For me, work/life balance is a constant struggle, perhaps because I never want to miss out on anything. When our family just consisted of my husband and me, work/life balance was a snap: We worked. A lot. When we added our first little one into the mix earlier this year, things became considerably more complicated. Suddenly being on the road 17 days a month for my job didn't seem quite so glamorous. Life changes, priorities shift, and the beauty is in how we adapt.
I am lucky. I have an amazing business partner, a supportive husband, and the opportunity to launch a business that I know will help people just like us organize the chaos. Leaving my corporate job didn't alleviate the work/life balance struggle but what it did do was force me to reevaluate what work/life balance actually means to me.
What I have found is the concept of wanting to do something entrepreneurial and wanting to have balance is diametrically opposed.
There is a lot of information and opinions that have surfaced in recent years that aim to give people a roadmap to the ever-elusive work/life balance. But this state of so called work/life Zen remains, for most of us—myself included—unattainable.
Why? Because most families have both of the adults maintaining full time jobs, managing children and aging parents, bills, and all the everyday life occurrences. How can we be anything other than stressed? The myths that lead us to believe that if we just work hard enough we can have it all have led us to place even more pressure on ourselves and our spouses to be all things to all people at all times. Impossible? Yes. But with a little self awareness of some of these myths and their realities, we might just be able to find a little Zen in spite of it all.
Myth One: Work Is Bad for You
I’m not quite sure how we have come to believe that work is negative and that we need to minimize the amount of time we spend focused on our chosen profession.

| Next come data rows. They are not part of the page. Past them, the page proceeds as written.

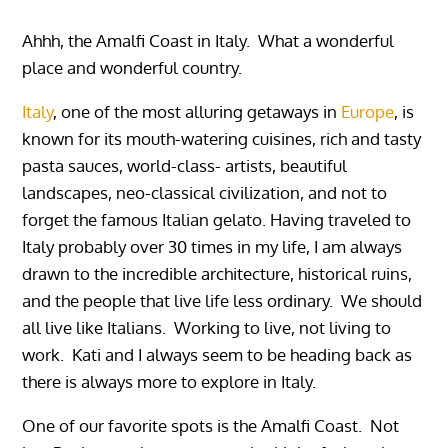
Ahhh, the Amalfi Coast in Italy. What a wonderful
place and wonderful country.
Italy
, one of the most alluring getaways in
Europe
, is
known for its mouth-watering cuisines, rich and tasty
pasta sauces, world-class- artists, beautiful
landscapes, neo-classical civilization, and not to
forget the famous Italian gelato. Having traveled to
Italy probably over 30 times in my life, I am always
drawn to the incredible architecture, historical ruins,
and the people that live life less ordinary. We should
all live like Italians. Working to live, not living to
work. Kati and I always seem to be heading back as
there is always more to explore in Italy.
One of our favorite spots is the Amalfi Coast. Not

Work is one of the major avenues where we all seek achievement. Arguments for a simplistic definition of balance devalue the work in work/life balance.

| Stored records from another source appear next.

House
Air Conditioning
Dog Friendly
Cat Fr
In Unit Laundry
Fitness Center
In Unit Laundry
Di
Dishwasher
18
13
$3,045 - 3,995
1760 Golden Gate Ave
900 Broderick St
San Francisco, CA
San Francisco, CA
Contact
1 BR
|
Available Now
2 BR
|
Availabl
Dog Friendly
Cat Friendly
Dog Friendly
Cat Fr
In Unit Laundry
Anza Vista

As an entrepreneur, my work is born out of something I love and believe in. It is part of who I am and hopefully my passion will provide many teaching moments for my daughter. The main one, I hope, will be that it is good to be brave.
It takes courage to leave a company and pursue an entrepreneurial venture—courage, focus and time. Which is why it is so important that I strive to think of work/life balance as less of a balance and more of a happiness. Some weeks the 80 hours I put in yields a professional achievement that leaves me full of pride. Other weeks it’s a walk in the park and reading at night with my daughter that fills me with gratitude. No two days are the same and no two days will be balanced the same. Work is a major piece of who we are, a piece that ideally brings us pride and a sense of gratitude—one we should share with our families when we can.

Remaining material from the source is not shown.